BIOARTIFICIEL. Des chercheurs créent un muscle auto-régénérant
Des chercheurs ont recréé un muscle à partir de cellules souches. Robuste et capable de se régénérer, son implantation sur la souris a été un succès.
C’est une belle expérience qu’a réalisée une équipe de chercheurs en ingénierie biomédicale de la Duke University (États-Unis). Ce groupe de scientifiques a réussi à créer un muscle squelettique in vitro et à l’implanter chez des souris. Leurs travaux ont été publié le 25 mars dans la revue PNAS (Proceedings of the National Academy of Sciences).

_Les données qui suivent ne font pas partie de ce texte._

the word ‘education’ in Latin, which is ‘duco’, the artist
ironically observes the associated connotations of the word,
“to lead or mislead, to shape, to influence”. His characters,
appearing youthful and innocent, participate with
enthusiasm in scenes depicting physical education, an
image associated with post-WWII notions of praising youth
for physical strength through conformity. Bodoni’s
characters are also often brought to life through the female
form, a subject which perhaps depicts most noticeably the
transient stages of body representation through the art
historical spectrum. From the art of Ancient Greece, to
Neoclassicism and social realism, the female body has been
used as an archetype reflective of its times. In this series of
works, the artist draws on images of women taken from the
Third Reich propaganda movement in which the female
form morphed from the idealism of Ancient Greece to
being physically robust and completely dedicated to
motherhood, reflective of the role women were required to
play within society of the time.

Les muscles squelettiques ont pour fonction d'assurer la motricité du corps, en permettant de faire bouger le squelette de manière volontaire. Parmi les plus connus du corps humain on peut citer les biceps, les triceps ou les abdominaux.

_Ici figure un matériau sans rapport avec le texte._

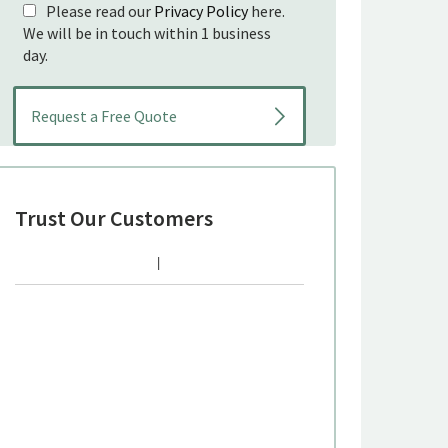
Please read our
Privacy Policy
here.
We will be in touch within 1 business
day.
Trust Our Customers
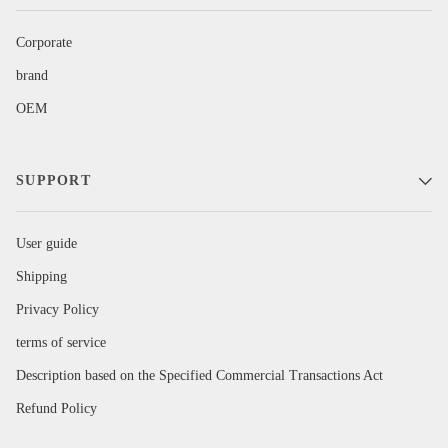
Corporate
brand
OEM
SUPPORT
User guide
Shipping
Privacy Policy
terms of service
Description based on the Specified Commercial Transactions Act
Refund Policy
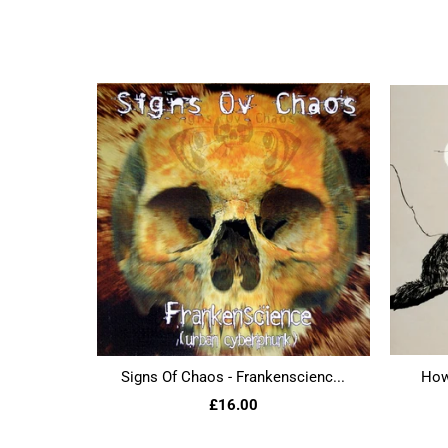
Signs Of Chaos - Frankenscienc...
Howl
£16.00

Pour créer ce tissu musculaire, les chercheurs ont mélangé des cellules souches de souris à un hydrogel, une substance plasmatique similaire à un gel et composée de biopolymère. Cette mixture a ensuite grandi pendant deux semaines jusqu’à ce que les cellules se soient multipliées et différenciées en de solides fibres musculaires.
"Le muscle que nous avons créé représente une avancée importante dans le domaine de l’ingénierie biomédicale. C’est le premier à pouvoir se contracter aussi fort qu’un muscle squelettique néonatal" - Nenad Bursac, co-auteur de l'étude.

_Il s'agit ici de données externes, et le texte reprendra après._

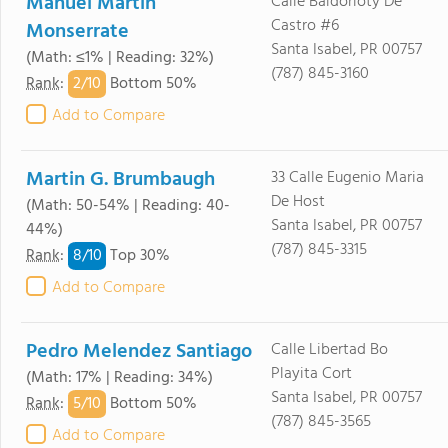
Manuel Martin
Calle Baldorioty De
Castro #6
Monserrate
Santa Isabel, PR 00757
(Math: ≤1% | Reading: 32%)
(787) 845-3160
2/
10
Rank
:
Bottom 50%
Add to Compare
Martin G. Brumbaugh
33 Calle Eugenio Maria
De Host
(Math: 50-54% | Reading: 40-
Santa Isabel, PR 00757
44%)
(787) 845-3315
8/
10
Rank
:
Top 30%
Add to Compare
Pedro Melendez Santiago
Calle Libertad Bo
Playita Cort
(Math: 17% | Reading: 34%)
Santa Isabel, PR 00757
5/
10
Rank
:
Bottom 50%
(787) 845-3565
Add to Compare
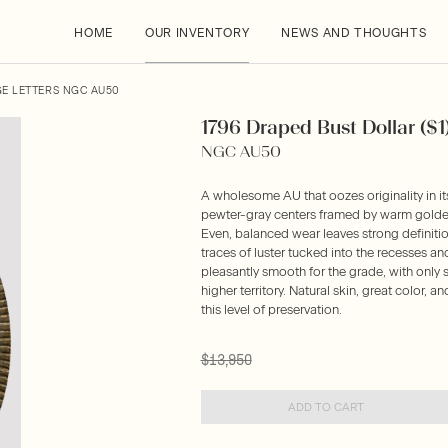
HOME
OUR INVENTORY
NEWS AND THOUGHTS
GE LETTERS NGC AU50
1796 Draped Bust Dollar ($1
NGC AU50
A wholesome AU that oozes originality in it
pewter-gray centers framed by warm golden-
Even, balanced wear leaves strong definitio
traces of luster tucked into the recesses an
pleasantly smooth for the grade, with only 
higher territory. Natural skin, great color, a
this level of preservation.
$13,950
ADD TO CART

Avant d’implanter ce muscle sur des souris, ils ont en effet mesuré sa puissance contractile en le stimulant par pulsation électrique (voir la vidéo ci-dessous).
Ces muscles "de laboratoire" en plus de se contracter de façon rapide et puissante ont démontré leur capacité à se régénérer. Pour parvenir à ce résultat, les chercheurs devaient parvenir à intégrer à leur préparation des cellules satellites.
Ces cellules souches ont la spécificité de rester inactives jusqu’à ce qu’une lésion musculaire survienne. Elle se mettent alors en action, prolifèrent et se différencient en cellules musculaires afin de réparer les dommages causés au tissu musculaire. Certaines cellules restent indifférenciées afin de reconstituer le stock de cellules satellites qui se remettent alors en "hibernation"... jusqu’à la prochaine lésion.
Le muscle a été exposé à du venin de serpent, il s'en est remis
La clé du succès pour ces chercheurs était de parvenir à intégrer ces cellules satellites dans le tissu musculaire. "Le muscle que nous avons créé fourni aux cellules satellites des niches dans lesquelles elles peuvent être stockées et, lorsqu’il y a besoin, relâchées pour régénérer le muscle" explique Nenad Bursac, professeur associé à la Duke University.
Pour tester cette capacité de régénération, les chercheurs ont endommagé le muscle avec une toxine extraite du venin d'un serpent pour s’assurer que les cellules satellites étaient capables de s’activer.
De gauche à droite les différents stades traversés par les fibres musculaires : avant l'exposition à la toxine, 6 heures, 5 jours et 10 jours après. (crédit : Duke University)
Une fois que cette capacité à se régénérer a été démontrée, les chercheurs ont donc implanté le muscle chez la souris.
Et, c'est l'autre originalité de cette étude, ils ont pu observer l’adaptation et les réactions de ce muscle en temps réel et directement sur les rongeurs greffés. Grâce à un dispositif laissant apparaître le muscle en transparence, les scientifiques ont pu observer le nouveau tissu musculaire pendant que la souris marchait.
Observer la revascularisation des tissus
Ils ont pu constater en direct la réussite de cette greffe en observant le réseau sanguin des rongeurs recoloniser le muscle bioartificiel pour alimenter celui-ci en sang frais et lui permettre de gagner en force. La vidéo ci-dessous montre ce processus de revascularisation des tissus.
Le seul inconvénient de cette expérience c'est que ce muscle n’avait pas la capacité de répondre aux ordres du cerveau, les chercheurs n'ayant pas connecté le muscle au système neuronal de l’animal. Un détail ennuyeux pour un muscle dont l'utilité première est la motricité du squelette.
Quoiqu'il en soit les chercheurs ont d'ores et déjà commencé à travailler sur de possibles applications thérapeutiques afin de savoir s'il serait possible de s'en servir pour soigner des lésions musculaires.
"Pourra-t-il un jour vasculariser, innerver et réparer d'éventuelles lésions musculaires chez l'homme ? se demande Nenad Bursac. C'est la question à laquelle nous allons tenter de répondre dans les prochaines années."